The Batavia Club, the city's oldest private club, will end a 125-year run this week because of declining membership and interest, members decided Monday at the annual meeting, according to Benjamin C. Mancuso, the club's president.

The club, founded in 1882, initially met in the home of Daniel W. Tomlinson, a prominent businessman and banker.

When the building burned, the club leased and later purchased the former Bank of Genesee in downtown Batavia, its home since then.

For nine years, the two-story Federal style brick building, erected in 1831, had housed the area's only bank, believed to be the first bank west of the Genesee River.

It was the work of Hezekiah Eldredge, Rochester's master builder, who later built the U.S. Bank of Buffalo and the Lockport Bank. Business was conducted on the first floor, and the banker and his family lived upstairs

At its peak, the Batavia Club had more than 200 members. But the city lost population as well as major industries and downtown retailers. By 1996, the club's membership had dropped to 80.
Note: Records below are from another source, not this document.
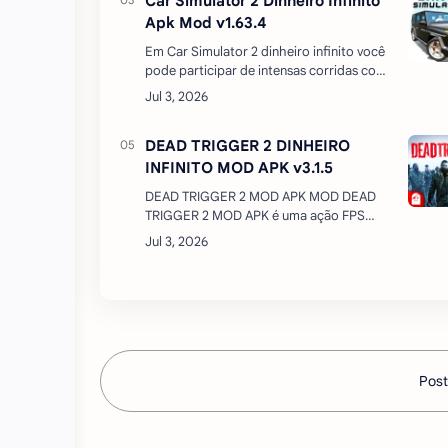
Car Simulator 2 Dinheiro Infinito
Apk Mod v1.63.4
Em Car Simulator 2 dinheiro infinito você
pode participar de intensas corridas com
outros participantes reais ou
simplesmente explorar a cidade. Jogue
online com jogadores de…
DEAD TRIGGER 2 DINHEIRO
INFINITO MOD APK v3.1.5
DEAD TRIGGER 2 MOD APK MOD DEAD
TRIGGER 2 MOD APK é uma ação FPS
zombie tiro jogo Android de MADFINGER
GAMES. Desenvolvedores que trouxeram
Shadowgun e samurai warriors para o …
Post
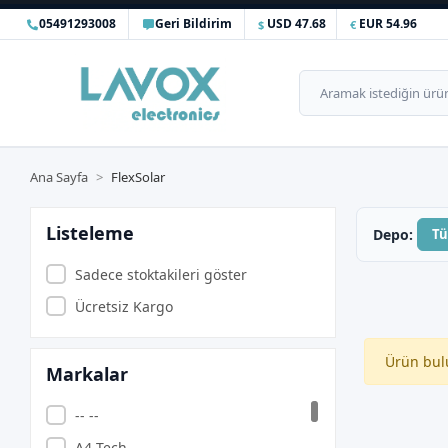
05491293008
Geri Bildirim
USD 47.68
EUR 54.96
Ana Sayfa
FlexSolar
Listeleme
Depo:
T
Sadece stoktakileri göster
Ücretsiz Kargo
Ürün bul
Markalar
-- --
A4 Tech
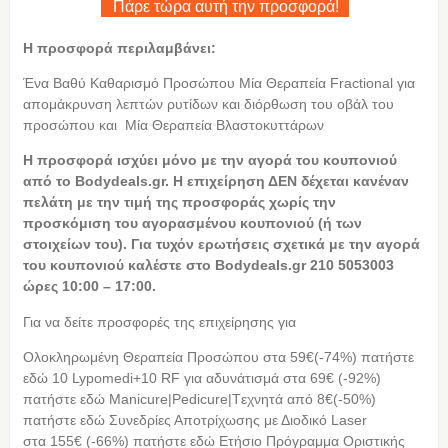
Πάρε τώρα αυτή την προσφορά!
Η προσφορά περιλαμβάνει:
Ένα Βαθύ Καθαρισμό Προσώπου Μία Θεραπεία Fractional για
απομάκρυνση λεπτών ρυτίδων και διόρθωση του οβάλ του
προσώπου και Μία Θεραπεία Βλαστοκυττάρων
Η
προσφορά ισχύει μόνο με την αγορά του κουπονιού
από το Bodydeals.gr. Η επιχείρηση ΔΕΝ δέχεται κανέναν
πελάτη με την τιμή της προσφοράς χωρίς την
προσκόμιση του αγορασμένου κουπονιού (ή των
στοιχείων του). Για τυχόν ερωτήσεις σχετικά με την αγορά
του κουπονιού καλέστε στο Bodydeals.gr 210 5053003
ώρες 10:00 – 17:00.
Για να δείτε προσφορές της επιχείρησης για
Ολοκληρωμένη Θεραπεία Προσώπου στα 59€(-74%) πατήστε
εδώ 10 Lypomedi+10 RF για αδυνάτισμά στα 69€ (-92%)
πατήστε εδώ Manicure|Pedicure|Tεχνητά από 8€(-50%)
πατήστε εδώ Συνεδρίες Αποτρίχωσης με Διοδικό Laser
στα 155€ (-66%) πατήστε εδώ Ετήσιο Πρόγραμμα Οριστικής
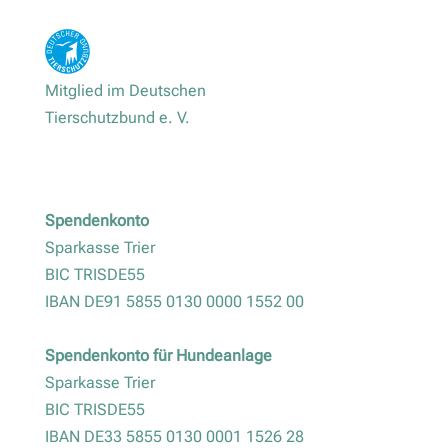
Mitglied im Deutschen
Tierschutzbund e. V.
Spendenkonto
Sparkasse Trier
BIC TRISDE55
IBAN DE91 5855 0130 0000 1552 00
Spendenkonto für Hundeanlage
Sparkasse Trier
BIC TRISDE55
IBAN DE33 5855 0130 0001 1526 28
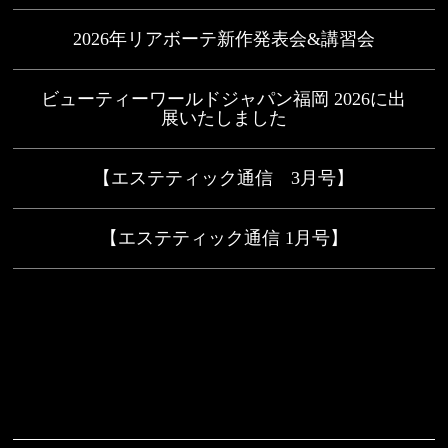
2026年リアボーテ新作発表会&講習会
ビューティーワールドジャパン福岡 2026に出
展いたしました
【エステティック通信 3月号】
【エステティック通信 1月号】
In 2002, the building -- named to the National Register of Historic Places in 1974 -- was given to the Genesee Orleans Arts Council and became its cultural center. The former main dining room is now an art gallery. Second-floor space was converted into offices for cultural groups.

For five years, the club -- down to 40 members -- retained a dining room, bar and kitchen for lunches, card games and parties.

The only private social clubs remaining in Batavia are fraternal, led by the Elks, and veterans organizations, with the oldest being the American Legion.